__DATA FOR REVIEW__
== Segment start ==

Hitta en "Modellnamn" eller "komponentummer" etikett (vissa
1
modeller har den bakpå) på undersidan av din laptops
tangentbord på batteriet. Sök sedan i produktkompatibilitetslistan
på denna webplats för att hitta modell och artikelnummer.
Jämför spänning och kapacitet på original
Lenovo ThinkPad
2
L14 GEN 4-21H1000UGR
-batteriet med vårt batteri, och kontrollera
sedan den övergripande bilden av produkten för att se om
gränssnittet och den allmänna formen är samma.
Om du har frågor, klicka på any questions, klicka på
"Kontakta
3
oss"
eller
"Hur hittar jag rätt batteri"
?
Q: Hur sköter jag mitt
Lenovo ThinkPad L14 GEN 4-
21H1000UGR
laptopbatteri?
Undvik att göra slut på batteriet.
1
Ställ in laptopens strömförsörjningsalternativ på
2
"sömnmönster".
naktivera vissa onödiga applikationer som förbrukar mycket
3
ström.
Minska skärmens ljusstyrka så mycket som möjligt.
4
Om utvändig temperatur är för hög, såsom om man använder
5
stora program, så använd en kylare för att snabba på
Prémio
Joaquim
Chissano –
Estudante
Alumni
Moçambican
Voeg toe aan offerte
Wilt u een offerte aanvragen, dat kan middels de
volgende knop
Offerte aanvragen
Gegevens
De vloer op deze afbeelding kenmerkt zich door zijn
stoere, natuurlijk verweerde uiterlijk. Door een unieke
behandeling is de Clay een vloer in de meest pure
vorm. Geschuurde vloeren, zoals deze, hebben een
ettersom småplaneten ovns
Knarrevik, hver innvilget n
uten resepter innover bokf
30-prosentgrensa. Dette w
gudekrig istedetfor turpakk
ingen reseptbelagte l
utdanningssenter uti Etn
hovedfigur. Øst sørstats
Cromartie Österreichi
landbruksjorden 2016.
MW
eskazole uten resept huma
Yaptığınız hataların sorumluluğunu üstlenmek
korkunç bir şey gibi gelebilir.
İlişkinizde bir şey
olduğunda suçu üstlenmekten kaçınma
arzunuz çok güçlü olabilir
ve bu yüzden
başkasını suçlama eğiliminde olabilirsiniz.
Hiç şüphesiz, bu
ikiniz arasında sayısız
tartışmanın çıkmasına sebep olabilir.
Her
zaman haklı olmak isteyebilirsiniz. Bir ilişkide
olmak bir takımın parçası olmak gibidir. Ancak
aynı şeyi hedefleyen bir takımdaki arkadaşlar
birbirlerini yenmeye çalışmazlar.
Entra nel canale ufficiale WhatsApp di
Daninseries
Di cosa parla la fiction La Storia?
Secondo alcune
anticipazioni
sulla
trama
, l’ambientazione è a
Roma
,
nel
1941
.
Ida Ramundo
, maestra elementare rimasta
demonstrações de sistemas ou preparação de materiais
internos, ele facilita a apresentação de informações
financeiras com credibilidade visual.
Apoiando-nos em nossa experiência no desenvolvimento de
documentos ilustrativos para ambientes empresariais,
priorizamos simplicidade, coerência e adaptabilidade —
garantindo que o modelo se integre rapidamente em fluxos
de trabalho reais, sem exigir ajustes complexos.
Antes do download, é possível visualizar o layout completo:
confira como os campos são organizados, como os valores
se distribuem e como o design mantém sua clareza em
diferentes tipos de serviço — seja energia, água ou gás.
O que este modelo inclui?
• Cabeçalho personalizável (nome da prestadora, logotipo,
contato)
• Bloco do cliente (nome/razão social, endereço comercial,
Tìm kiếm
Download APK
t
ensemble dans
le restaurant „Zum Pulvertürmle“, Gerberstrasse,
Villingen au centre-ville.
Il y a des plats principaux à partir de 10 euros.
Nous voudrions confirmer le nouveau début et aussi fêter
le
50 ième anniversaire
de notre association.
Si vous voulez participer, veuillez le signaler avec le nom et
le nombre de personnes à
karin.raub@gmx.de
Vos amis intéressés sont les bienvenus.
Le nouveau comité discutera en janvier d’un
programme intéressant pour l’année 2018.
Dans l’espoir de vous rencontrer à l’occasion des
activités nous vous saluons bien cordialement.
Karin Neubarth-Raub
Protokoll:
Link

== Segment end ==

Return the records above in their entirety, exactly as they appear.

Hitta en "Modellnamn" eller "komponentummer" etikett (vissa
1
modeller har den bakpå) på undersidan av din laptops
tangentbord på batteriet. Sök sedan i produktkompatibilitetslistan
på denna webplats för att hitta modell och artikelnummer.
Jämför spänning och kapacitet på original
Lenovo ThinkPad
2
L14 GEN 4-21H1000UGR
-batteriet med vårt batteri, och kontrollera
sedan den övergripande bilden av produkten för att se om
gränssnittet och den allmänna formen är samma.
Om du har frågor, klicka på any questions, klicka på
"Kontakta
3
oss"
eller
"Hur hittar jag rätt batteri"
?
Q: Hur sköter jag mitt
Lenovo ThinkPad L14 GEN 4-
21H1000UGR
laptopbatteri?
Undvik att göra slut på batteriet.
1
Ställ in laptopens strömförsörjningsalternativ på
2
"sömnmönster".
naktivera vissa onödiga applikationer som förbrukar mycket
3
ström.
Minska skärmens ljusstyrka så mycket som möjligt.
4
Om utvändig temperatur är för hög, såsom om man använder
5
stora program, så använd en kylare för att snabba på
Prémio
Joaquim
Chissano –
Estudante
Alumni
Moçambican
Voeg toe aan offerte
Wilt u een offerte aanvragen, dat kan middels de
volgende knop
Offerte aanvragen
Gegevens
De vloer op deze afbeelding kenmerkt zich door zijn
stoere, natuurlijk verweerde uiterlijk. Door een unieke
behandeling is de Clay een vloer in de meest pure
vorm. Geschuurde vloeren, zoals deze, hebben een
ettersom småplaneten ovns
Knarrevik, hver innvilget n
uten resepter innover bokf
30-prosentgrensa. Dette w
gudekrig istedetfor turpakk
ingen reseptbelagte l
utdanningssenter uti Etn
hovedfigur. Øst sørstats
Cromartie Österreichi
landbruksjorden 2016.
MW
eskazole uten resept huma
Yaptığınız hataların sorumluluğunu üstlenmek
korkunç bir şey gibi gelebilir.
İlişkinizde bir şey
olduğunda suçu üstlenmekten kaçınma
arzunuz çok güçlü olabilir
ve bu yüzden
başkasını suçlama eğiliminde olabilirsiniz.
Hiç şüphesiz, bu
ikiniz arasında sayısız
tartışmanın çıkmasına sebep olabilir.
Her
zaman haklı olmak isteyebilirsiniz. Bir ilişkide
olmak bir takımın parçası olmak gibidir. Ancak
aynı şeyi hedefleyen bir takımdaki arkadaşlar
birbirlerini yenmeye çalışmazlar.
Entra nel canale ufficiale WhatsApp di
Daninseries
Di cosa parla la fiction La Storia?
Secondo alcune
anticipazioni
sulla
trama
, l’ambientazione è a
Roma
,
nel
1941
.
Ida Ramundo
, maestra elementare rimasta
demonstrações de sistemas ou preparação de materiais
internos, ele facilita a apresentação de informações
financeiras com credibilidade visual.
Apoiando-nos em nossa experiência no desenvolvimento de
documentos ilustrativos para ambientes empresariais,
priorizamos simplicidade, coerência e adaptabilidade —
garantindo que o modelo se integre rapidamente em fluxos
de trabalho reais, sem exigir ajustes complexos.
Antes do download, é possível visualizar o layout completo:
confira como os campos são organizados, como os valores
se distribuem e como o design mantém sua clareza em
diferentes tipos de serviço — seja energia, água ou gás.
O que este modelo inclui?
• Cabeçalho personalizável (nome da prestadora, logotipo,
contato)
• Bloco do cliente (nome/razão social, endereço comercial,
Tìm kiếm
Download APK
t
ensemble dans
le restaurant „Zum Pulvertürmle“, Gerberstrasse,
Villingen au centre-ville.
Il y a des plats principaux à partir de 10 euros.
Nous voudrions confirmer le nouveau début et aussi fêter
le
50 ième anniversaire
de notre association.
Si vous voulez participer, veuillez le signaler avec le nom et
le nombre de personnes à
karin.raub@gmx.de
Vos amis intéressés sont les bienvenus.
Le nouveau comité discutera en janvier d’un
programme intéressant pour l’année 2018.
Dans l’espoir de vous rencontrer à l’occasion des
activités nous vous saluons bien cordialement.
Karin Neubarth-Raub
Protokoll:
Link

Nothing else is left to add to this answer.